ACTIVITY
Repeat each line of the data below exactly, but skip the pictures.

[Page images and extracted text]
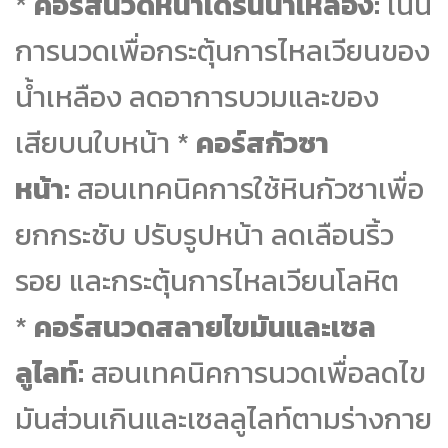
*
คอร์สนวดหน้าเดรนน้ำเหลือง:
เน้น
การนวดเพื่อกระตุ้นการไหลเวียนของ
น้ำเหลือง ลดอาการบวมและของ
เสียบนใบหน้า *
คอร์สกัวซา
หน้า:
สอนเทคนิคการใช้หินกัวซาเพื่อ
ยกกระชับ ปรับรูปหน้า ลดเลือนริ้ว
รอย และกระตุ้นการไหลเวียนโลหิต
*
คอร์สนวดสลายไขมันและเซล
ลูไลท์:
สอนเทคนิคการนวดเพื่อลดไข
มันส่วนเกินและเซลลูไลท์ตามร่างกาย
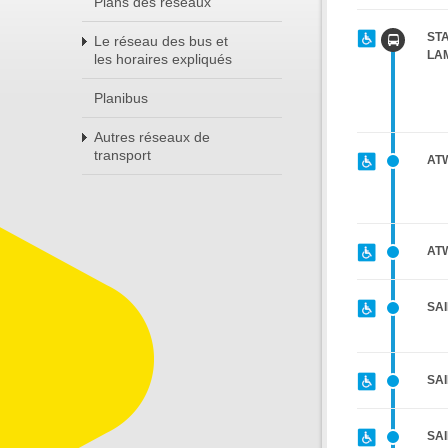
Plans des réseaux
STA
Le réseau des bus et
LA
les horaires expliqués
Planibus
Autres réseaux de
transport
AT
AT
SA
SAI
SA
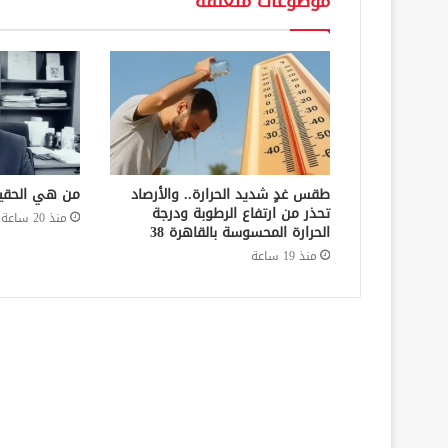
موضوعات متعلقة
طقس غدٍ شديد الحرارة.. والأرصاد
من هي الحقي
تحذر من ارتفاع الرطوبة ودرجة
منذ 20 ساعة
الحرارة المحسوسة بالقاهرة 38
منذ 19 ساعة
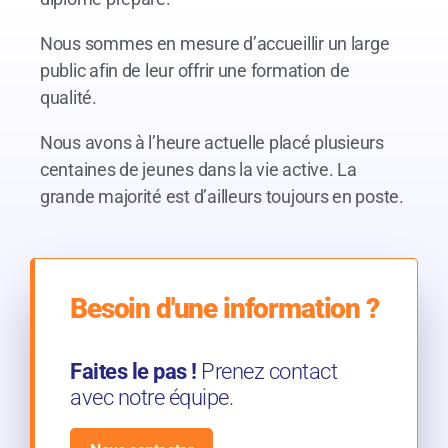
Nous sommes en mesure d’accueillir un large
public afin de leur offrir une formation de
qualité.
Nous avons à l’heure actuelle placé plusieurs
centaines de jeunes dans la vie active. La
grande majorité est d’ailleurs toujours en poste.
Besoin d'une information ?
Faites le pas !
Prenez contact
avec notre équipe.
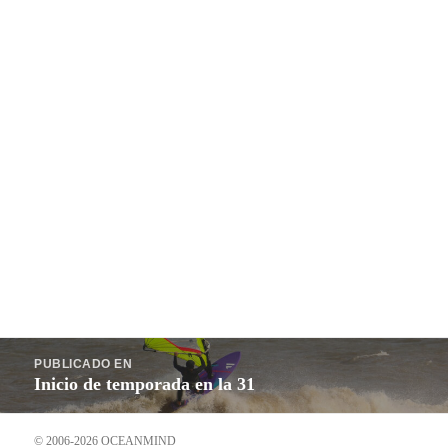
Navegación
PUBLICADO EN
de
Inicio de temporada en la 31
entradas
© 2006-2026 OCEANMIND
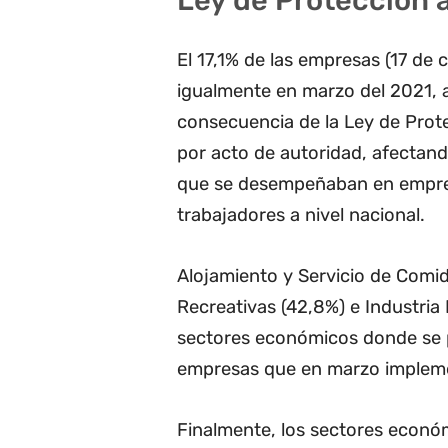
Ley de Protección 
El 17,1% de las empresas (17 de 
igualmente en marzo del 2021, 
consecuencia de la Ley de Prot
por acto de autoridad, afectand
que se desempeñaban en empre
trabajadores a nivel nacional.
Alojamiento y Servicio de Comid
Recreativas (42,8%) e Industria
sectores económicos donde se 
empresas que en marzo impleme
Finalmente, los sectores econó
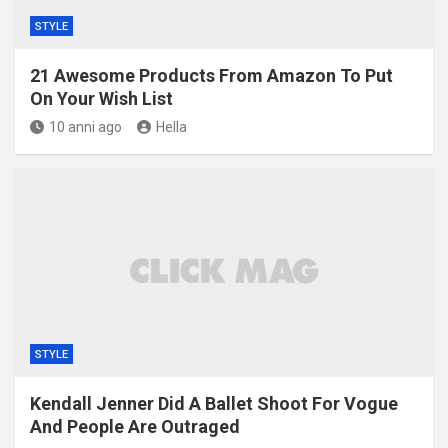
STYLE
21 Awesome Products From Amazon To Put
On Your Wish List
10 anni ago
Hella
STYLE
Kendall Jenner Did A Ballet Shoot For Vogue
And People Are Outraged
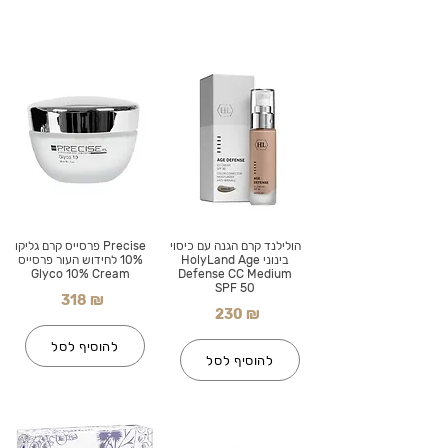
הולילנד קרם הגנה עם כיסוי
Precise פרסייס קרם גליקו
בינוני HolyLand Age
10% לחידוש העור פרסייס
Glyco 10% Cream
Defense CC Medium
SPF 50
318 ₪
230 ₪
להוסיף לסל
להוסיף לסל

ANSWER TO THE PROBLEM
*
คอร์สนวดหน้าเดรนน้ำเหลือง:
เน้น
การนวดเพื่อกระตุ้นการไหลเวียนของ
น้ำเหลือง ลดอาการบวมและของ
เสียบนใบหน้า *
คอร์สกัวซา
หน้า:
สอนเทคนิคการใช้หินกัวซาเพื่อ
ยกกระชับ ปรับรูปหน้า ลดเลือนริ้ว
รอย และกระตุ้นการไหลเวียนโลหิต
*
คอร์สนวดสลายไขมันและเซล
ลูไลท์:
สอนเทคนิคการนวดเพื่อลดไข
มันส่วนเกินและเซลลูไลท์ตามร่างกาย
Plans des réseaux
STA
Le réseau des bus et
LA
les horaires expliqués
Planibus
Autres réseaux de
transport
AT
AT
SA
SAI
SA
موضوعات متعلقة
طقس غدٍ شديد الحرارة.. والأرصاد
من هي الحقي
تحذر من ارتفاع الرطوبة ودرجة
منذ 20 ساعة
الحرارة المحسوسة بالقاهرة 38
منذ 19 ساعة
Nous sommes en mesure d’accueillir un large
public afin de leur offrir une formation de
qualité.
Nous avons à l’heure actuelle placé plusieurs
centaines de jeunes dans la vie active. La
grande majorité est d’ailleurs toujours en poste.
Besoin d'une information ?
Faites le pas !
Prenez contact
avec notre équipe.
Navegación
PUBLICADO EN
de
Inicio de temporada en la 31
entradas
© 2006-2026 OCEANMIND
Ley de Protección 
El 17,1% de las empresas (17 de 
igualmente en marzo del 2021, 
consecuencia de la Ley de Prot
por acto de autoridad, afectand
que se desempeñaban en empre
trabajadores a nivel nacional.
Alojamiento y Servicio de Comid
Recreativas (42,8%) e Industria
sectores económicos donde se 
empresas que en marzo impleme
Finalmente, los sectores econó
STYLE
21 Awesome Products From Amazon To Put
On Your Wish List
10 anni ago
Hella
STYLE
Kendall Jenner Did A Ballet Shoot For Vogue
And People Are Outraged
הולילנד קרם הגנה עם כיסוי
Precise פרסייס קרם גליקו
בינוני HolyLand Age
10% לחידוש העור פרסייס
Glyco 10% Cream
Defense CC Medium
SPF 50
318 ₪
230 ₪
להוסיף לסל
להוסיף לסל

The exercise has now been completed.